BEGIN
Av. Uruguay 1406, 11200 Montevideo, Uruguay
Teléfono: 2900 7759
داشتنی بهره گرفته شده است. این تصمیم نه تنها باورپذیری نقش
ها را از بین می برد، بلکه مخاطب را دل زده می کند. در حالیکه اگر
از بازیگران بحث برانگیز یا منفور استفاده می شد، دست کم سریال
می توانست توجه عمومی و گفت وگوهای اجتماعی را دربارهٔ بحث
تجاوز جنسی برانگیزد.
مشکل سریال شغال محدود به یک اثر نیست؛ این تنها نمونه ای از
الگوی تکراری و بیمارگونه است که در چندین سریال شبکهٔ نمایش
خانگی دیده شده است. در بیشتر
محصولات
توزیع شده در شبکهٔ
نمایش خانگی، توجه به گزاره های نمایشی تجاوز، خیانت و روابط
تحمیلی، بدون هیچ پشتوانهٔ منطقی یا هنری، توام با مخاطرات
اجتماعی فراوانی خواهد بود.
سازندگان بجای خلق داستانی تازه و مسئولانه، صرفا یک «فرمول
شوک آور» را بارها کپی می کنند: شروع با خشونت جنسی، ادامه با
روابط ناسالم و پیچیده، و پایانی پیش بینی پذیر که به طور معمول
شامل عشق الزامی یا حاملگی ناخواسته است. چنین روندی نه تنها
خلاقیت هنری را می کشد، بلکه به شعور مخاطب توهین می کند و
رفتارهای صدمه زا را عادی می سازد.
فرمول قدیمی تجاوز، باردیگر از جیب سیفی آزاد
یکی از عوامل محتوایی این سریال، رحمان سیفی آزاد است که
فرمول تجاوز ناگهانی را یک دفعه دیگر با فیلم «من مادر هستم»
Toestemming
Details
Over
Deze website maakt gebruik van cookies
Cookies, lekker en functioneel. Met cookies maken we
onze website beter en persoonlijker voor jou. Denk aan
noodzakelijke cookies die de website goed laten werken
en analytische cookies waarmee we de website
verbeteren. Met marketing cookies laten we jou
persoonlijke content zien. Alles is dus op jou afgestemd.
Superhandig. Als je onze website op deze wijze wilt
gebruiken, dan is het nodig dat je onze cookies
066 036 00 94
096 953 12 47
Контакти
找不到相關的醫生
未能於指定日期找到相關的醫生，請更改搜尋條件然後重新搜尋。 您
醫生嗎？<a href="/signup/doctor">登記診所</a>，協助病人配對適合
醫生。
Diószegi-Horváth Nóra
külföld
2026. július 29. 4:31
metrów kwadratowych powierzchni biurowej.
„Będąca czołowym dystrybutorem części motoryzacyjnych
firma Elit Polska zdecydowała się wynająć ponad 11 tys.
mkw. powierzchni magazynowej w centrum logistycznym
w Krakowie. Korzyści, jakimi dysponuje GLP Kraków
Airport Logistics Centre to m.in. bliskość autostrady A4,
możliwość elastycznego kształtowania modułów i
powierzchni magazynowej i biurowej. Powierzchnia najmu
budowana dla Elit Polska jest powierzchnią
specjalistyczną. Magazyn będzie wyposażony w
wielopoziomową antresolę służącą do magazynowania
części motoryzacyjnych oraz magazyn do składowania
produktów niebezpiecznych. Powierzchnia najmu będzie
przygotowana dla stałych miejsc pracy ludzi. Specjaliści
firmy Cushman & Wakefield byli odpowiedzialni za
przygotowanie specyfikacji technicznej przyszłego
END
- YOUR TASK
Output every record above a second time, exactly.

- RESPONSE TO THE TASK
Av. Uruguay 1406, 11200 Montevideo, Uruguay
Teléfono: 2900 7759
داشتنی بهره گرفته شده است. این تصمیم نه تنها باورپذیری نقش
ها را از بین می برد، بلکه مخاطب را دل زده می کند. در حالیکه اگر
از بازیگران بحث برانگیز یا منفور استفاده می شد، دست کم سریال
می توانست توجه عمومی و گفت وگوهای اجتماعی را دربارهٔ بحث
تجاوز جنسی برانگیزد.
مشکل سریال شغال محدود به یک اثر نیست؛ این تنها نمونه ای از
الگوی تکراری و بیمارگونه است که در چندین سریال شبکهٔ نمایش
خانگی دیده شده است. در بیشتر
محصولات
توزیع شده در شبکهٔ
نمایش خانگی، توجه به گزاره های نمایشی تجاوز، خیانت و روابط
تحمیلی، بدون هیچ پشتوانهٔ منطقی یا هنری، توام با مخاطرات
اجتماعی فراوانی خواهد بود.
سازندگان بجای خلق داستانی تازه و مسئولانه، صرفا یک «فرمول
شوک آور» را بارها کپی می کنند: شروع با خشونت جنسی، ادامه با
روابط ناسالم و پیچیده، و پایانی پیش بینی پذیر که به طور معمول
شامل عشق الزامی یا حاملگی ناخواسته است. چنین روندی نه تنها
خلاقیت هنری را می کشد، بلکه به شعور مخاطب توهین می کند و
رفتارهای صدمه زا را عادی می سازد.
فرمول قدیمی تجاوز، باردیگر از جیب سیفی آزاد
یکی از عوامل محتوایی این سریال، رحمان سیفی آزاد است که
فرمول تجاوز ناگهانی را یک دفعه دیگر با فیلم «من مادر هستم»
Toestemming
Details
Over
Deze website maakt gebruik van cookies
Cookies, lekker en functioneel. Met cookies maken we
onze website beter en persoonlijker voor jou. Denk aan
noodzakelijke cookies die de website goed laten werken
en analytische cookies waarmee we de website
verbeteren. Met marketing cookies laten we jou
persoonlijke content zien. Alles is dus op jou afgestemd.
Superhandig. Als je onze website op deze wijze wilt
gebruiken, dan is het nodig dat je onze cookies
066 036 00 94
096 953 12 47
Контакти
找不到相關的醫生
未能於指定日期找到相關的醫生，請更改搜尋條件然後重新搜尋。 您
醫生嗎？<a href="/signup/doctor">登記診所</a>，協助病人配對適合
醫生。
Diószegi-Horváth Nóra
külföld
2026. július 29. 4:31
metrów kwadratowych powierzchni biurowej.
„Będąca czołowym dystrybutorem części motoryzacyjnych
firma Elit Polska zdecydowała się wynająć ponad 11 tys.
mkw. powierzchni magazynowej w centrum logistycznym
w Krakowie. Korzyści, jakimi dysponuje GLP Kraków
Airport Logistics Centre to m.in. bliskość autostrady A4,
możliwość elastycznego kształtowania modułów i
powierzchni magazynowej i biurowej. Powierzchnia najmu
budowana dla Elit Polska jest powierzchnią
specjalistyczną. Magazyn będzie wyposażony w
wielopoziomową antresolę służącą do magazynowania
części motoryzacyjnych oraz magazyn do składowania
produktów niebezpiecznych. Powierzchnia najmu będzie
przygotowana dla stałych miejsc pracy ludzi. Specjaliści
firmy Cushman & Wakefield byli odpowiedzialni za
przygotowanie specyfikacji technicznej przyszłego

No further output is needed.